For this study, we have chosen an architecture that resembles the DASH
multiprocessor [54], a large-scale cache-coherent
machine that has been built at Stanford. Figure shows the
high-level organization of the simulated architecture. The architecture
consists of several processing nodes connected through a low-latency
scalable interconnection network. Physical memory is distributed among the
nodes. Cache coherence is maintained using an invalidating, distributed
directory-based protocol. For each memory block, the directory keeps track
of remote nodes caching it. When a write occurs, point-to-point messages
are sent to invalidate remote copies of the block. Acknowledgment messages
are used to inform the originating processing node when an invalidation has
been completed.
We use the actual parameters from the DASH prototype wherever possible, but
have removed some of the limitations that were imposed on the DASH
prototype due to design effort constraints.
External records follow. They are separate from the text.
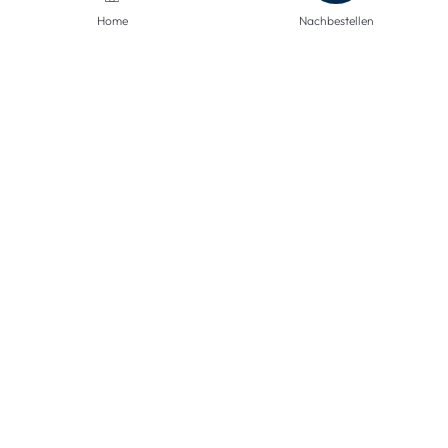
Home
Nachbestellen
ZAHLUNGSMETHODEN
VERSANDARTEN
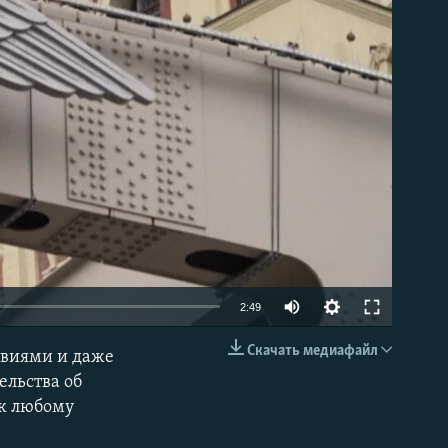
able
Auto
2:49
240p
Скачать медиафайл
твиями и даже
EMBED
360p
ельства об
 к любому
480p
720p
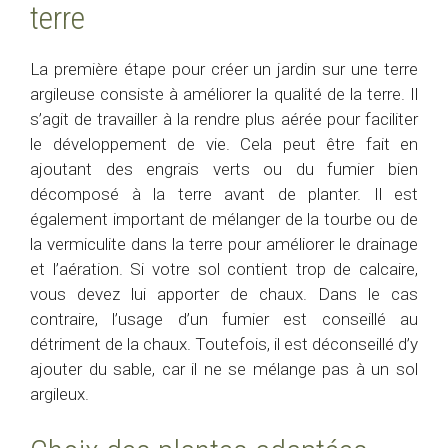
terre
La première étape pour créer un jardin sur une terre
argileuse consiste à améliorer la qualité de la terre. Il
s’agit de travailler à la rendre plus aérée pour faciliter
le développement de vie. Cela peut être fait en
ajoutant des engrais verts ou du fumier bien
décomposé à la terre avant de planter. Il est
également important de mélanger de la tourbe ou de
la vermiculite dans la terre pour améliorer le drainage
et l’aération. Si votre sol contient trop de calcaire,
vous devez lui apporter de chaux. Dans le cas
contraire, l’usage d’un fumier est conseillé au
détriment de la chaux. Toutefois, il est déconseillé d’y
ajouter du sable, car il ne se mélange pas à un sol
argileux.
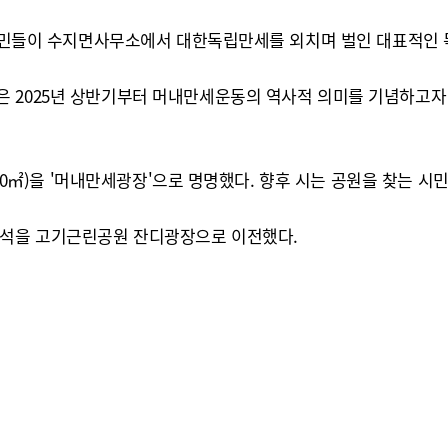
리 주민들이 수지면사무소에서 대한독립만세를 외치며 벌인 대표적인
은 2025년 상반기부터 머내만세운동의 역사적 의미를 기념하고자
4000㎡)을 '머내만세광장'으로 명명했다. 향후 시는 공원을 찾는
표석을 고기근린공원 잔디광장으로 이전했다.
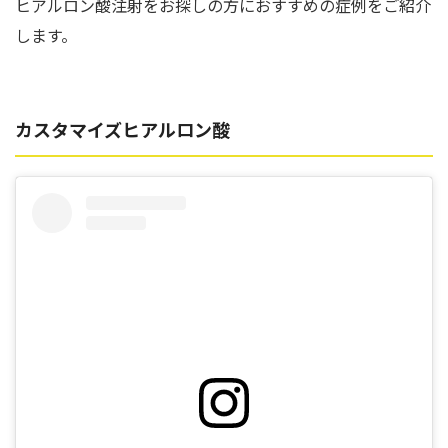
ヒアルロン酸注射をお探しの方におすすめの症例をご紹介
します。
カスタマイズヒアルロン酸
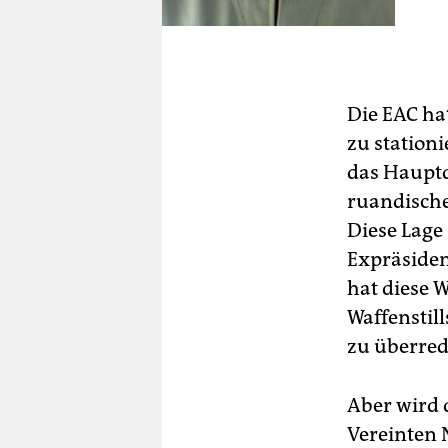
Die EAC ha
zu stationi
das Hauptq
ruandische
Diese Lage
Expräsiden
hat diese 
Waffenstil
zu überred
Aber wird 
Vereinten 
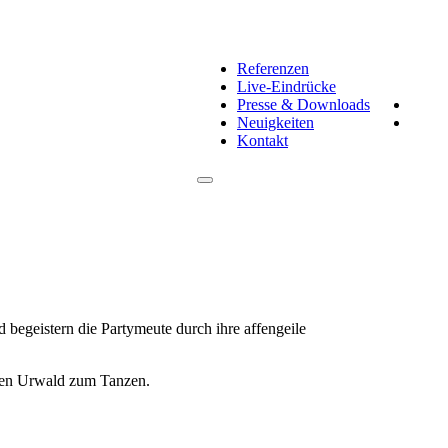
Referenzen
Live-Eindrücke
Presse & Downloads
Neuigkeiten
Kontakt
egeistern die Partymeute durch ihre affengeile
sten Urwald zum Tanzen.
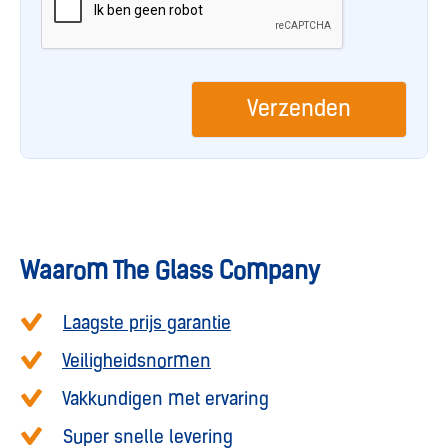
Waarom The Glass Company
Laagste prijs garantie
Veiligheidsnormen
Vakkundigen met ervaring
Super snelle levering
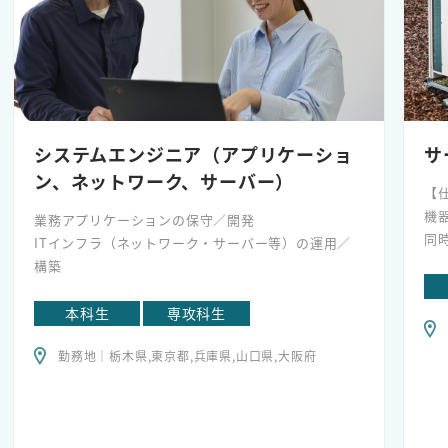
システムエンジニア（アプリケーショ
サ
ン、ネットワーク、サーバー）
【
機
業務アプリケーションの保守／開発
同
ITインフラ（ネットワーク・サーバー等）の運用／
話
構築
ー
省
本科生
専攻科生
と
て
勤務地｜栃木県,東京都,兵庫県,山口県,大阪府
故
実
【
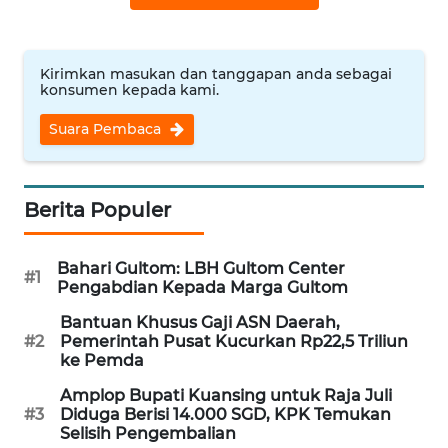
WN
NUSANTARA
Kirimkan masukan dan tanggapan anda sebagai
konsumen kepada kami.
WN
JOGJA
Suara Pembaca
WN
JATIM
Berita Populer
WN
Bahari Gultom: LBH Gultom Center
BALI
#1
Pengabdian Kepada Marga Gultom
WN
Bantuan Khusus Gaji ASN Daerah,
#2
Pemerintah Pusat Kucurkan Rp22,5 Triliun
KALBAR
ke Pemda
Amplop Bupati Kuansing untuk Raja Juli
WN
#3
Diduga Berisi 14.000 SGD, KPK Temukan
KALTENG
Selisih Pengembalian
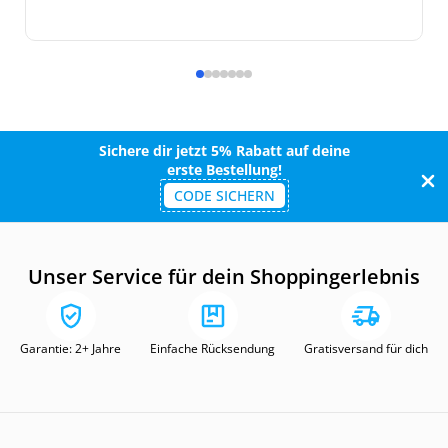
Sichere dir jetzt 5% Rabatt auf deine
erste Bestellung!
CODE SICHERN
Unser Service für dein Shoppingerlebnis
Garantie: 2+ Jahre
Einfache Rücksendung
Gratisversand für dich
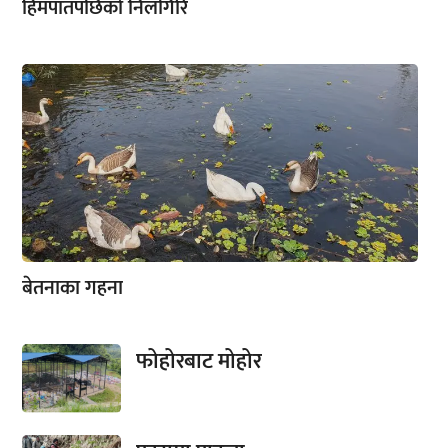
हिमपातपछिको निलगिरि
बेतनाका गहना
फोहोरबाट मोहोर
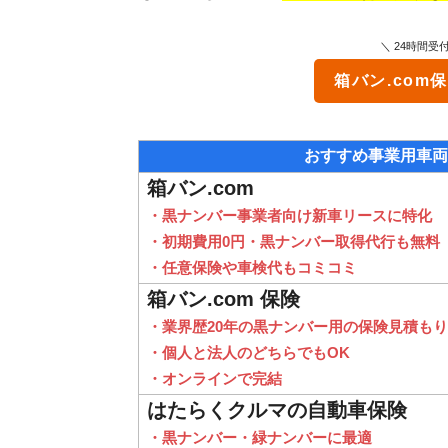
＼ 24時間受
箱バン.com
おすすめ事業用車両
箱バン.com
・黒ナンバー事業者向け新車リースに特化
・初期費用0円・黒ナンバー取得代行も無料
・任意保険や車検代もコミコミ
箱バン.com 保険
・業界歴20年の黒ナンバー用の保険見積もり
・個人と法人のどちらでもOK
・オンラインで完結
はたらくクルマの自動車保険
・黒ナンバー・緑ナンバーに最適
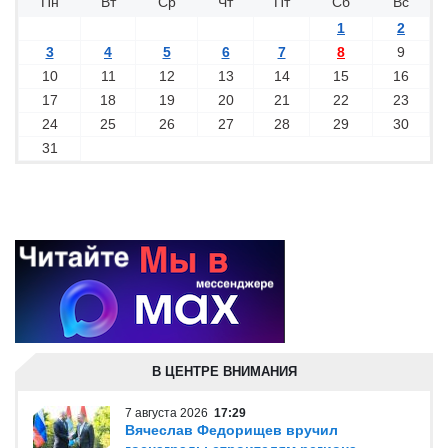
Пн
Вт
Ср
Чт
Пт
Сб
Вс
1
2
3
4
5
6
7
8
9
10
11
12
13
14
15
16
17
18
19
20
21
22
23
24
25
26
27
28
29
30
31
В ЦЕНТРЕ ВНИМАНИЯ
7 августа 2026
17:29
Вячеслав Федорищев вручил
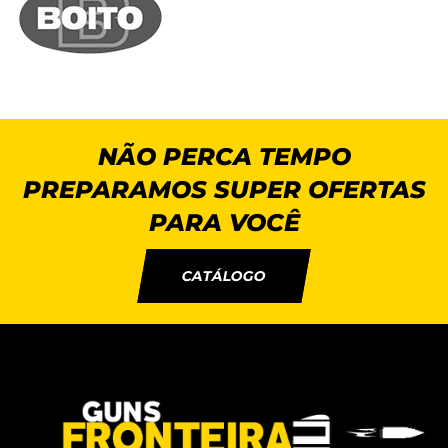
NÃO PERCA TEMPO
PREPARAMOS SUPER OFERTAS
PARA VOCÊ
CATÁLOGO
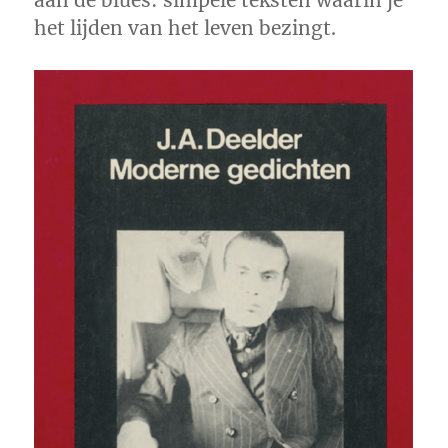
aan de blues: simpele teksten waarin je
het lijden van het leven bezingt.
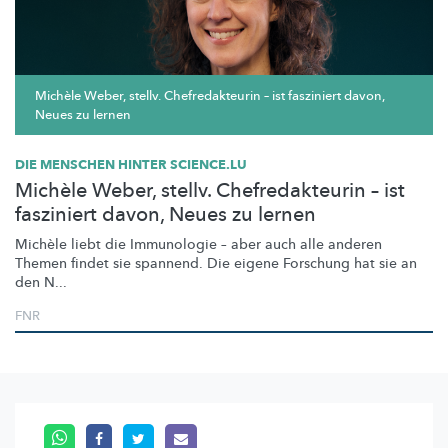
Michèle Weber, stellv. Chefredakteurin – ist fasziniert davon,
Neues zu lernen
DIE MENSCHEN HINTER SCIENCE.LU
Michèle Weber, stellv. Chefredakteurin – ist
fasziniert davon, Neues zu lernen
Michèle liebt die Immunologie – aber auch alle anderen
Themen findet sie spannend. Die eigene Forschung hat sie an
den N...
FNR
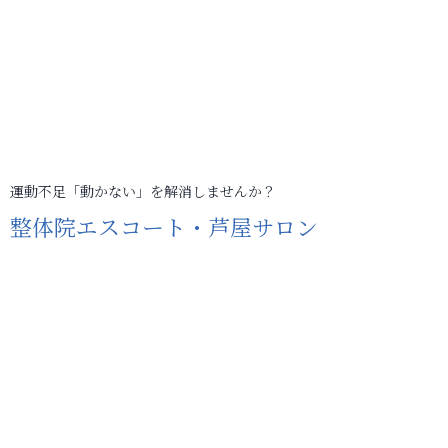
運動不足「動かない」を解消しませんか？
整体院エスコート・芦屋サロン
Figure also
shows the organization of the processor environment we assume for this
study. Each node in the system contains a 33MHz MIPS R3000/R3010 processor
connected to a 64 Kbyte write-through primary data cache. The write-through
cache enables processors to do single-cycle write operations. The
first-level data cache interfaces to a 256 Kbyte second-level write-back
cache. The interface includes read and write buffers. The write buffer is
16 entries deep. Reads can bypass writes in the write buffer if the memory
consistency model allows this. Both the first and second level caches are
lockup-free [45], direct-mapped, and use 16 byte lines. The
bus bandwidth of the node bus is 133 Mbytes/sec, and the peak network
bandwidth is approximately 120 Mbytes/sec into and 120 Mbytes/sec out of
each node.
The latency of a memory access in the simulated architecture depends on
where in the memory hierarchy the access is serviced.
Table shows the latency for servicing an access at
different levels of the hierarchy, in the absence of contention (the
simulations done in this study do model contention, however). The following
naming convention is used for describing the memory hierarchy. The local node is the node that contains the processor originating a given
request, while the home node is the node that contains the main
memory and directory for the given physical memory address. A remote
node is any other node. The latency shown for writes is the time for
retiring the request from the write buffer. This latency is the time for
acquiring exclusive ownership of the line, which does not necessarily
include the time for receiving acknowledgment messages from invalidations,
since the release consistency model is used [27].